Whatever they decided, when the time came, she would be ready.
36
‘Ain’t no talkin’ me down!’
The bars of the cell were too solid to rattle as James Gladstone tried to shake them in fury, the guards nearby taking no notice as they patrolled the block.
‘You’re wastin’ your time, man,’ said Earl Thomas from behind him. ‘We’ll be walkin’ from here soon enough, but those dudes —’ he pointed to the guards with a cynical smile — ‘they’re the ones doin’ life.’
Gladstone turned away from the bars to face back into their eight-by-twelve-foot cell. White-washed cinderblock walls, two bunk beds with reed-thin mattresses, a shared sink and latrine stared back at him.
‘Man, I hate this shit.’
They had been incarcerated in the federal jail for little more than twenty-four hours, but Gladstone was already pacing up and down like an enraged, cornered bull. Six foot three and two-hundred forty pounds, he wasn’t good with confined spaces. His glossy black face was bunched up like a prune, predatory eyes searching for someone, or something, to take out his frustrations upon. Earl, on the other hand, was half Gladstone’s weight and barely five-nine.
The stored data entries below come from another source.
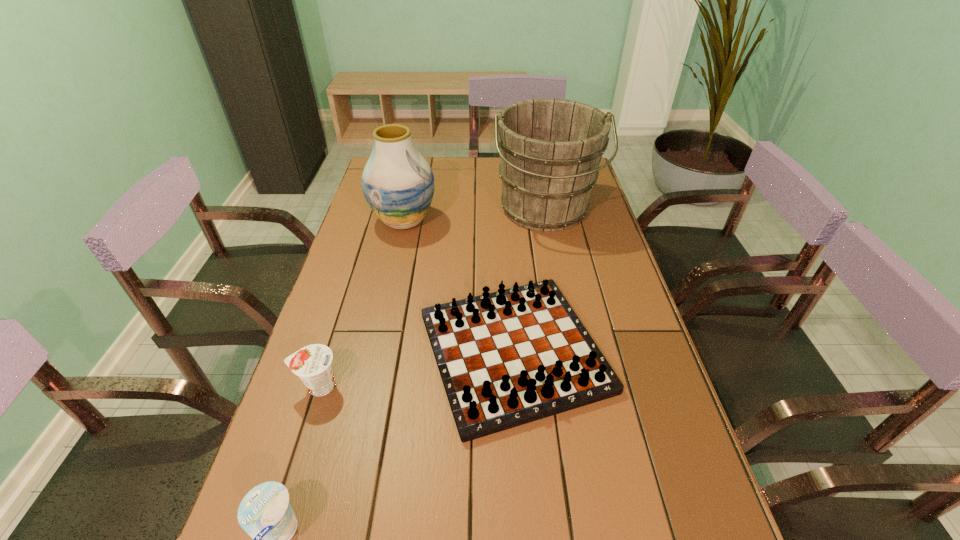 Find the location of a particular element. The image size is (960, 540). yogurt that is positioned at the left edge is located at coordinates (313, 364).

Identify the location of bucket that is at the right edge. (550, 150).

The height and width of the screenshot is (540, 960). Identify the location of chessboard that is at the right edge. (507, 358).

I want to click on object positioned at the far right corner, so pyautogui.click(x=550, y=150).

In order to click on vacant area at the far edge in this screenshot , I will do `click(496, 163)`.

Image resolution: width=960 pixels, height=540 pixels. I want to click on vacant space at the left edge of the desktop, so click(x=330, y=318).

Where is `vacant space at the right edge of the desktop`? The width and height of the screenshot is (960, 540). vacant space at the right edge of the desktop is located at coordinates (684, 526).

Find the location of a particular element. This screenshot has height=540, width=960. free space between the chessboard and the bucket is located at coordinates (529, 281).

Image resolution: width=960 pixels, height=540 pixels. What are the coordinates of `free space between the vase and the chessboard` in the screenshot? It's located at (459, 286).

This screenshot has width=960, height=540. In order to click on vacant space in between the bucket and the vase in this screenshot , I will do coord(474,215). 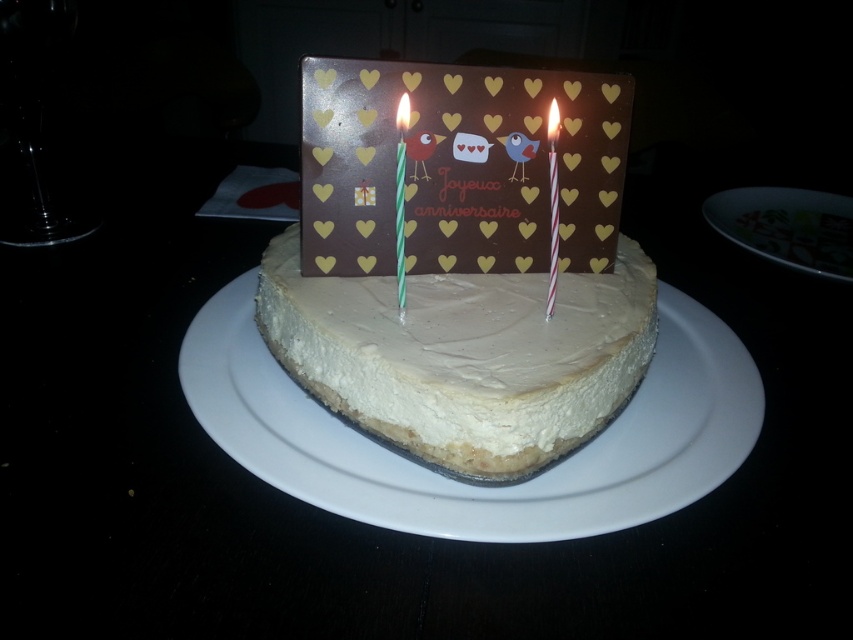 Is brown paper card at center further to the viewer compared to white glossy plate at upper right?

No, brown paper card at center is closer to the viewer.

Does point (376, 68) lie in front of point (741, 198)?

Yes.

The width and height of the screenshot is (853, 640). Identify the location of brown paper card at center. (457, 168).

Consider the image. Which is more to the right, white glossy plate at upper right or white striped paper at center?

white glossy plate at upper right is more to the right.

The image size is (853, 640). Identify the location of white glossy plate at upper right. (787, 227).

Who is higher up, white cream cheese cake at center or white wax candle at upper center?

white wax candle at upper center

Which is behind, point (479, 230) or point (555, 262)?

Point (479, 230)

Where is `white cream cheese cake at center`? This screenshot has height=640, width=853. white cream cheese cake at center is located at coordinates (462, 262). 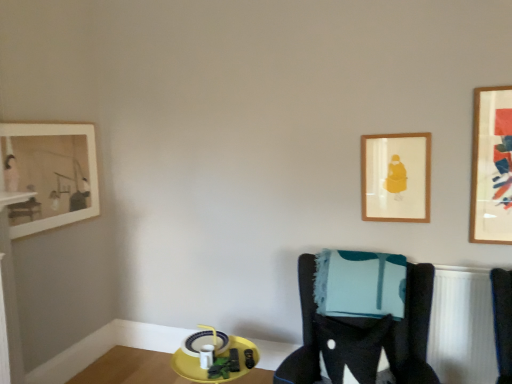 Question: Considering the relative positions of yellow plastic tray at lower center and matte white picture frame at upper left, which is the 3th picture frame from right to left, in the image provided, is yellow plastic tray at lower center to the left or to the right of matte white picture frame at upper left, which is the 3th picture frame from right to left,?

Choices:
 (A) left
 (B) right

Answer: (B)

Question: In terms of width, does yellow plastic tray at lower center look wider or thinner when compared to matte white picture frame at upper left, which is the 3th picture frame from right to left?

Choices:
 (A) wide
 (B) thin

Answer: (A)

Question: Which object is positioned farthest from the wooden framed print at upper right, marked as the 2th picture frame in a right-to-left arrangement?

Choices:
 (A) yellow plastic tray at lower center
 (B) velvet black chair at center
 (C) matte white picture frame at upper left, the 1th picture frame viewed from the left
 (D) wooden framed artwork at upper right, arranged as the third picture frame when viewed from the left

Answer: (C)

Question: Which is nearer to the yellow plastic tray at lower center?

Choices:
 (A) wooden framed artwork at upper right, arranged as the third picture frame when viewed from the left
 (B) velvet black chair at center
 (C) wooden framed print at upper right, marked as the 2th picture frame in a right-to-left arrangement
 (D) matte white picture frame at upper left, the 1th picture frame viewed from the left

Answer: (D) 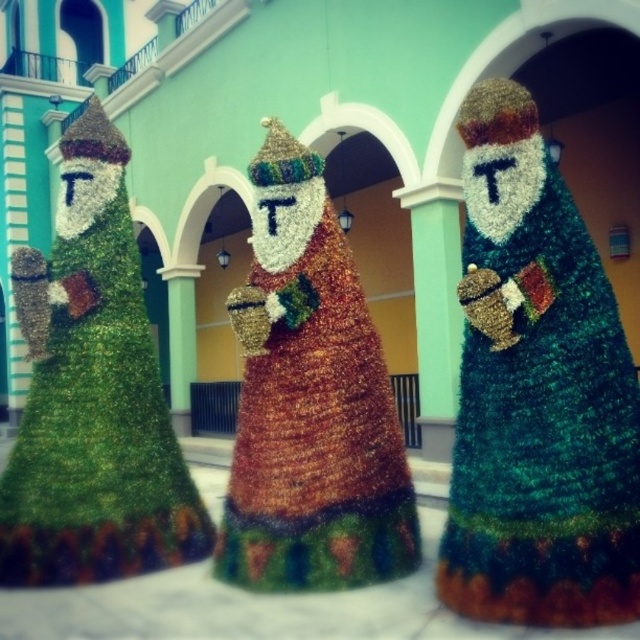 Does green textured santa claus at center have a greater width compared to gold textured santa claus at center?

No, green textured santa claus at center is not wider than gold textured santa claus at center.

This screenshot has height=640, width=640. Describe the element at coordinates (536, 394) in the screenshot. I see `green textured santa claus at center` at that location.

Locate an element on the screen. This screenshot has height=640, width=640. green textured santa claus at center is located at coordinates (536, 394). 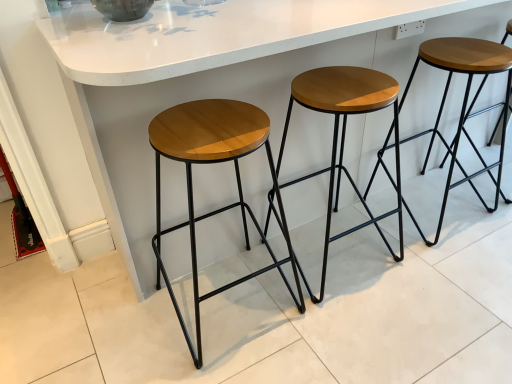 Locate an element on the screen. The image size is (512, 384). vacant area that lies between wooden/matte stool at center, marked as the 2th stool in a left-to-right arrangement, and wooden seat at center, acting as the 3th stool starting from the left is located at coordinates (383, 230). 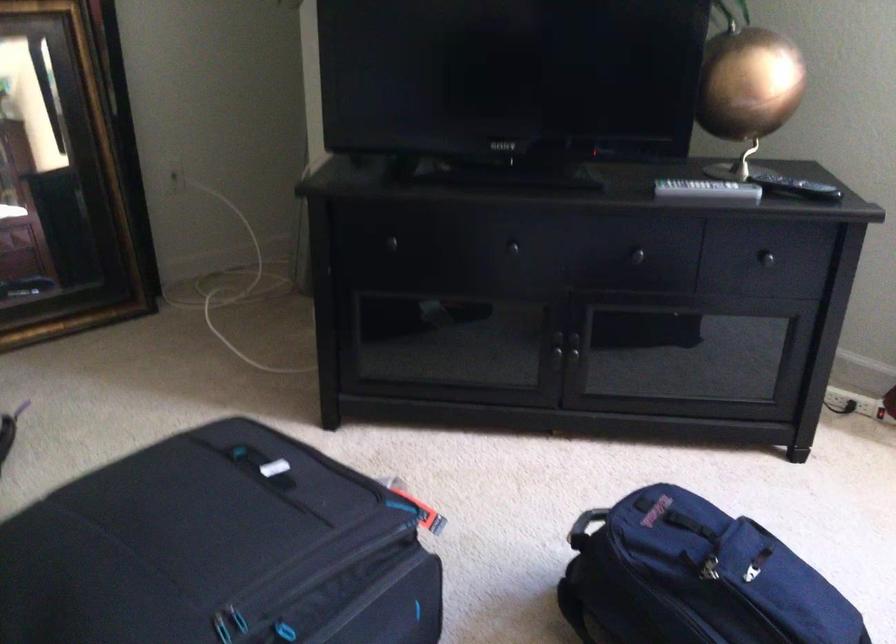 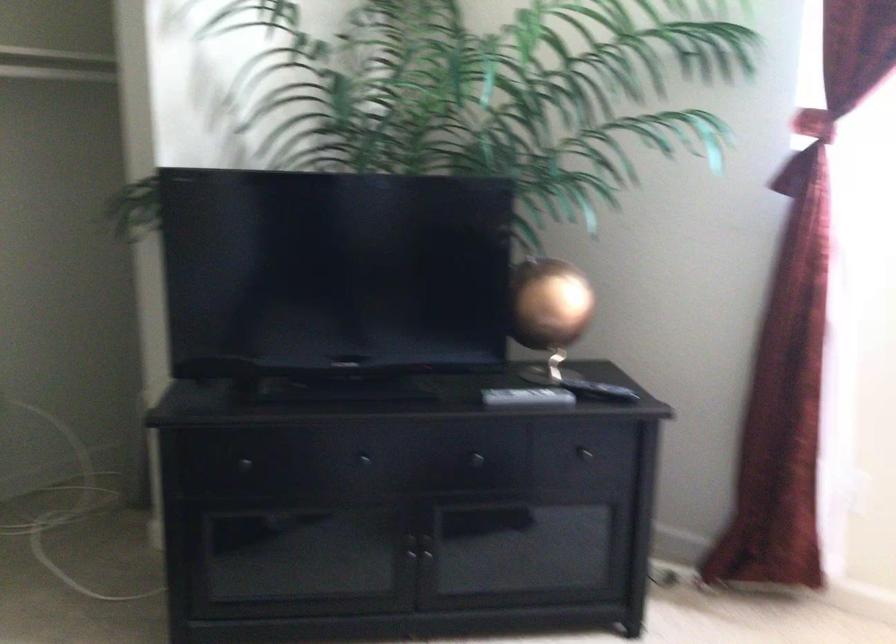 The point at (x=557, y=346) is marked in the first image. Where is the corresponding point in the second image?

(410, 547)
He rested back on his bunk and shrugged.
‘Just gotta bide our time,’ he insisted. ‘Ain’t nothing to worry about, long as the suit does his work right.’
Gladstone sneered at him. ‘Mighty big gamble when we’re looking at twenty-five to life.’
On the other bunk lay two scrawny prisoners, both wearing the same baggy orange correctional facility jumpsuits as Gladstone and Earl, both wearing the same anxious expressions. Their eyes were fixed fearfully upon Gladstone as he prowled up and down the cell.
‘Man,’ Earl said, ‘just cool it, okay? You’re doin’ nothing but causing yourself more grief, gettin’ all worked up.’
Gladstone’s glare fell upon their two cellmates, who both looked away from him as though they’d caught the attention of a wounded tiger.
‘Whatchoo lookin’ at?’ Gladstone boomed, pointing one heavily muscled arm at them like a shotgun. ‘You want some?’
Gladstone reached the bunks in a single pace. His height meant that he was looking down at the man lying in the top bunk.
‘I weren’t lookin’ at you man, ’kay?’
‘You callin’ me a liar?’ Gladstone growled, one fist bunching into the size of a football.
Wearily, Earl dragged himself up into a sitting position on his bunk.
‘Dude, seriously, let the kid go. You smash him to pieces, we’ll never get out of here.’ Gladstone’s huge frame trembled with frustration as he realized that there was little he could do to vent his anger. ‘James, stand down, dude.’
Gladstone backed off, lowering his fist, his jaundiced eyes fixed upon the two cowering inmates. The one on the lower bunk smirked at Gladstone.
‘That’s it, do as he says.’
The huge convict’s eyes flicked down to the inmate as he sat on the bunk. Rage swelled inside Gladstone’s immense frame as he struggled to comprehend what was happening.
‘You talkin’ down to me, boy?’
The inmate’s smirk didn’t slip. ‘Sure I am. You got beef with that, James?’